🤖 AI Summary
Existing visual counterfactual explainers (VCEs) overemphasize sample quality or change minimization while neglecting core interpretability principles—fidelity, comprehensibility, and sufficiency. To address this, we propose an explanation-quality-driven counterfactual generation paradigm—the first to systematically integrate hermeneutic principles with generative mechanisms—via the Smooth Counterfactual Explorer (SCE). SCE jointly optimizes gradient smoothing, latent-space regularization, and semantic constraints to produce high-fidelity, human-understandable, and semantically grounded counterfactuals. We conduct comprehensive evaluations on both synthetic and real-world image datasets across multiple dimensions. Experiments demonstrate that SCE significantly improves explanation fidelity (+23.6%) and human comprehensibility (+31.2%) over state-of-the-art baselines, while rigorously satisfying counterfactual validity and minimality.

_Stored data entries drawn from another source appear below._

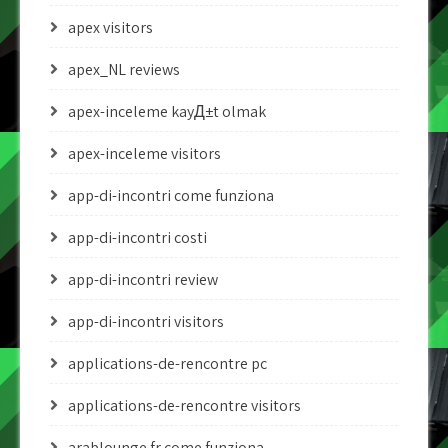
apex visitors
apex_NL reviews
apex-inceleme kayД±t olmak
apex-inceleme visitors
app-di-incontri come funziona
app-di-incontri costi
app-di-incontri review
app-di-incontri visitors
applications-de-rencontre pc
applications-de-rencontre visitors
arablounge fr come funziona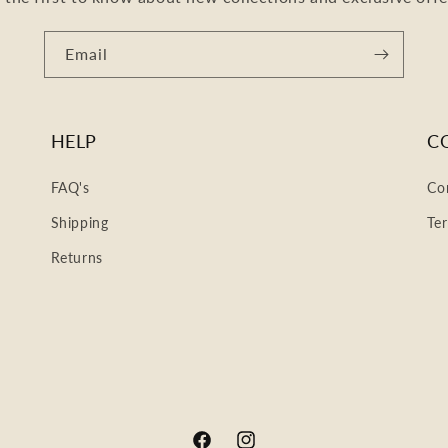
Email
HELP
C
FAQ's
Co
Shipping
Te
Returns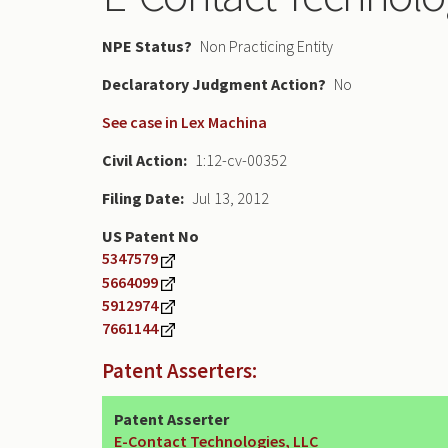
NPE Status
Non Practicing Entity
Declaratory Judgment
No
See case in Lex Machina
Civil Action
1:12-cv-00352
Filing Date
Jul 13, 2012
US Patent No
5347579
5664099
5912974
7661144
Patent Asserters:
Patent Asserter
E-Contact Technologies, LLC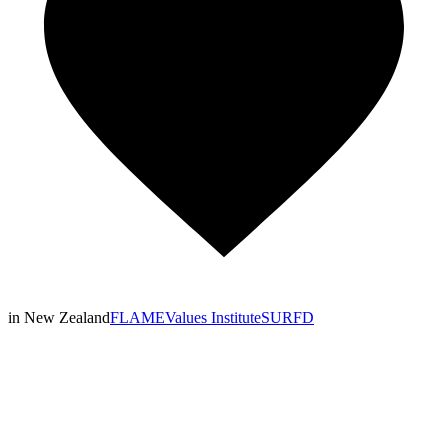
in New Zealand
FLAME
Values Institute
SURFD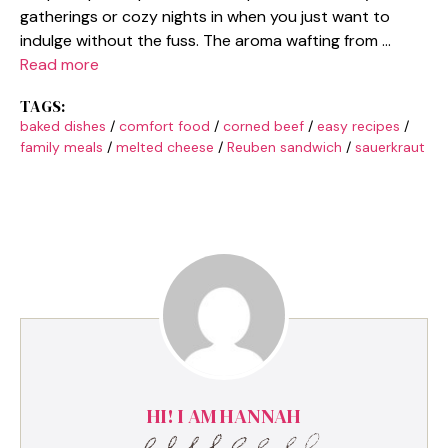
gatherings or cozy nights in when you just want to
indulge without the fuss. The aroma wafting from …
Read more
TAGS:
baked dishes
/
comfort food
/
corned beef
/
easy recipes
/
family meals
/
melted cheese
/
Reuben sandwich
/
sauerkraut
HI! I AM HANNAH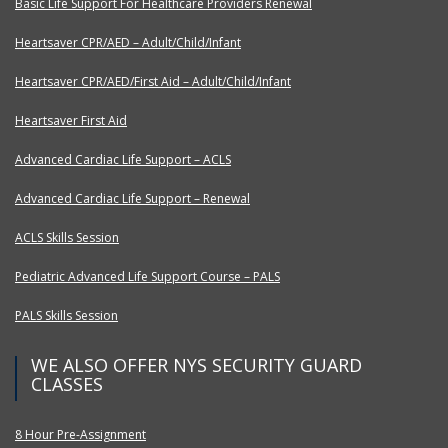
Basic Life Support For Healthcare Providers Renewal
Heartsaver CPR/AED – Adult/Child/Infant
Heartsaver CPR/AED/First Aid – Adult/Child/Infant
Heartsaver First Aid
Advanced Cardiac Life Support – ACLS
Advanced Cardiac Life Support – Renewal
ACLS Skills Session
Pediatric Advanced Life Support Course – PALS
PALS Skills Session
WE ALSO OFFER NYS SECURITY GUARD
CLASSES
8 Hour Pre-Assignment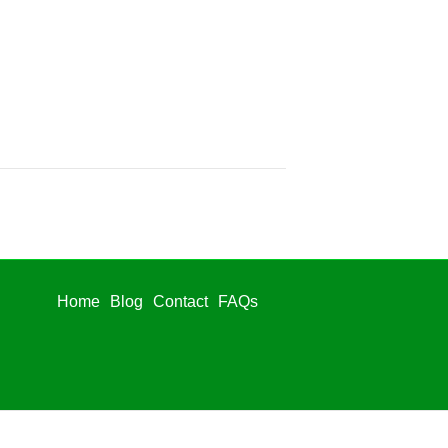
Home
Blog
Contact
FAQs
Home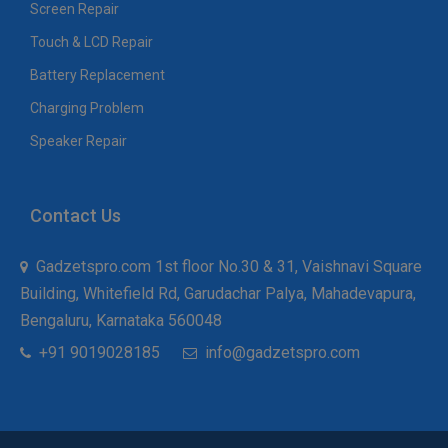
Screen Repair
Touch & LCD Repair
Battery Replacement
Charging Problem
Speaker Repair
Contact Us
Gadzetspro.com 1st floor No.30 & 31, Vaishnavi Square
Building, Whitefield Rd, Garudachar Palya, Mahadevapura,
Bengaluru, Karnataka 560048
+91 9019028185
info@gadzetspro.com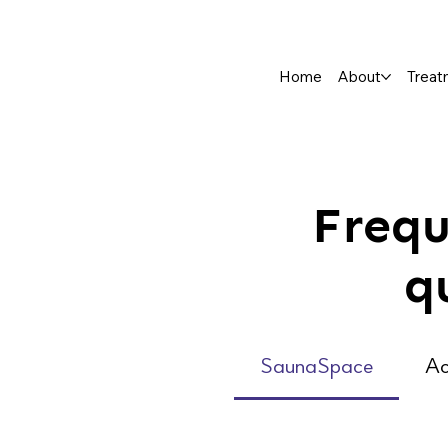
Home
About
Treat
Frequ
q
SaunaSpace
Ac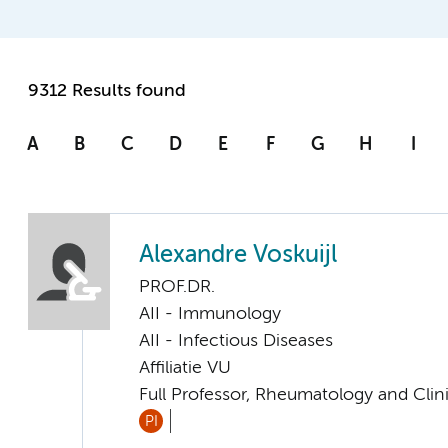
9312 Results found
A
B
C
D
E
F
G
H
I
Alexandre Voskuijl
PROF.DR.
AII - Immunology
AII - Infectious Diseases
Affiliatie VU
Full Professor, Rheumatology and Cli
PI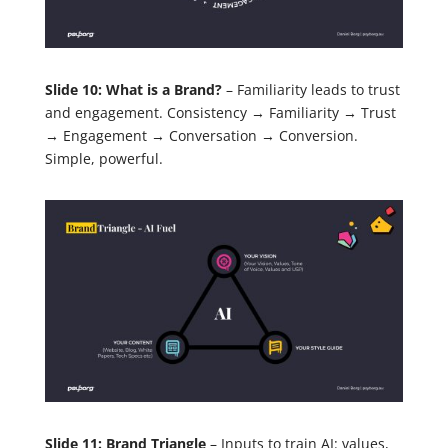
Slide 10: What is a Brand?
– Familiarity leads to trust
and engagement. Consistency → Familiarity → Trust
→ Engagement → Conversation → Conversion.
Simple, powerful.
Slide 11: Brand Triangle
– Inputs to train AI: values,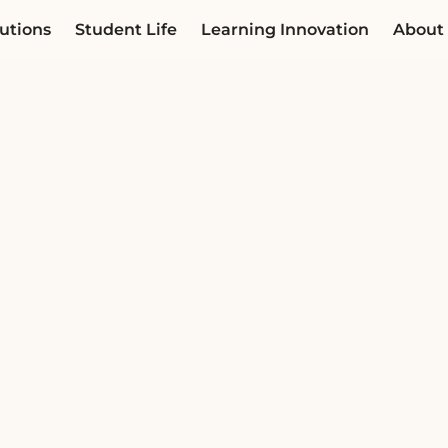
utions
Student Life
Learning Innovation
About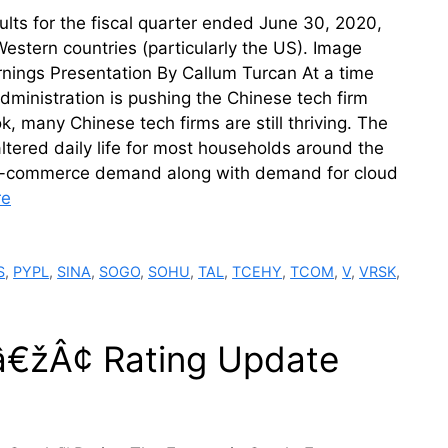
ts for the fiscal quarter ended June 30, 2020,
estern countries (particularly the US). Image
nings Presentation By Callum Turcan At a time
dministration is pushing the Chinese tech firm
, many Chinese tech firms are still thriving. The
tered daily life for most households around the
up e-commerce demand along with demand for cloud
re
S
,
PYPL
,
SINA
,
SOGO
,
SOHU
,
TAL
,
TCEHY
,
TCOM
,
V
,
VRSK
,
â€žÂ¢ Rating Update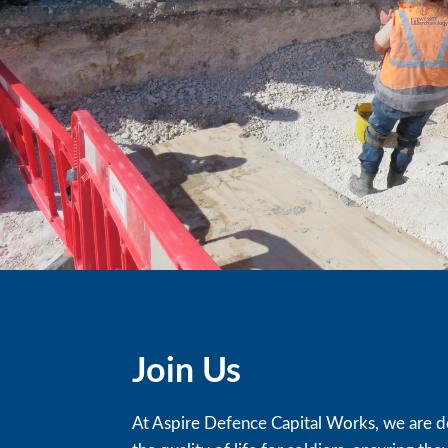
Join Us
At Aspire Defence Capital Works, we are d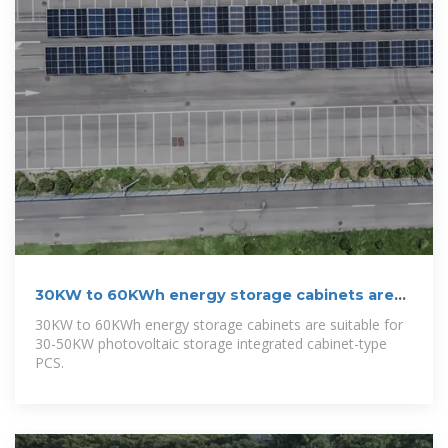
30KW to 60KWh energy storage cabinets are
suitable for 30
30KW to 60KWh energy storage cabinets are suitable for
30-50KW photovoltaic storage integrated cabinet-type
PCS.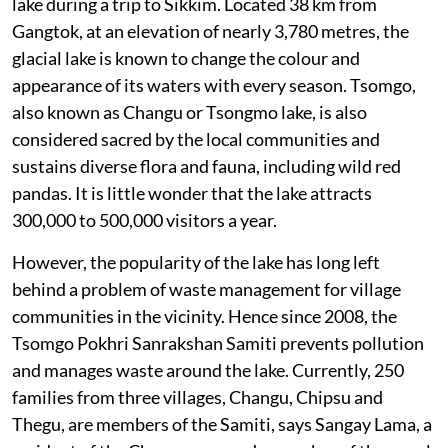
lake during a trip to Sikkim. Located 38 km from
Gangtok, at an elevation of nearly 3,780 metres, the
glacial lake is known to change the colour and
appearance of its waters with every season. Tsomgo,
also known as Changu or Tsongmo lake, is also
considered sacred by the local communities and
sustains diverse flora and fauna, including wild red
pandas. It is little wonder that the lake attracts
300,000 to 500,000 visitors a year.
However, the popularity of the lake has long left
behind a problem of waste management for village
communities in the vicinity. Hence since 2008, the
Tsomgo Pokhri Sanrakshan Samiti prevents pollution
and manages waste around the lake. Currently, 250
families from three villages, Changu, Chipsu and
Thegu, are members of the Samiti, says Sangay Lama, a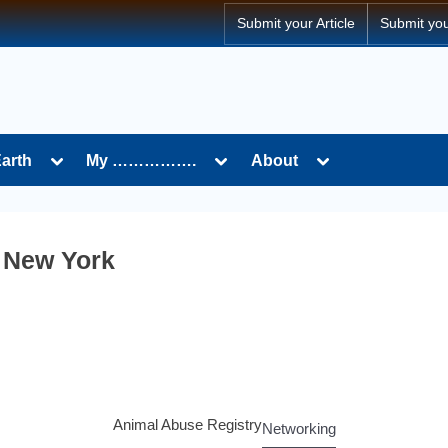
Submit your Article
Submit yo
Earth
My …………….
About
n New York
Animal Abuse Registry
Networking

Our approach establishes a more holistic, reliable, and principle-grounded framework for interpretable image classification.
📝 Abstract
Visual counterfactual explainers (VCEs) are a straightforward and promising approach to enhancing the transparency of image classifiers. VCEs complement other types of explanations, such as feature attribution, by revealing the specific data transformations to which a machine learning model responds most strongly. In this paper, we argue that existing VCEs focus too narrowly on optimizing sample quality or change minimality; they fail to consider the more holistic desiderata for an explanation, such as fidelity, understandability, and sufficiency. To address this shortcoming, we explore new mechanisms for counterfactual generation and investigate how they can help fulfill these desiderata. We combine these mechanisms into a novel 'smooth counterfactual explorer' (SCE) algorithm and demonstrate its effectiveness through systematic evaluations on synthetic and real data.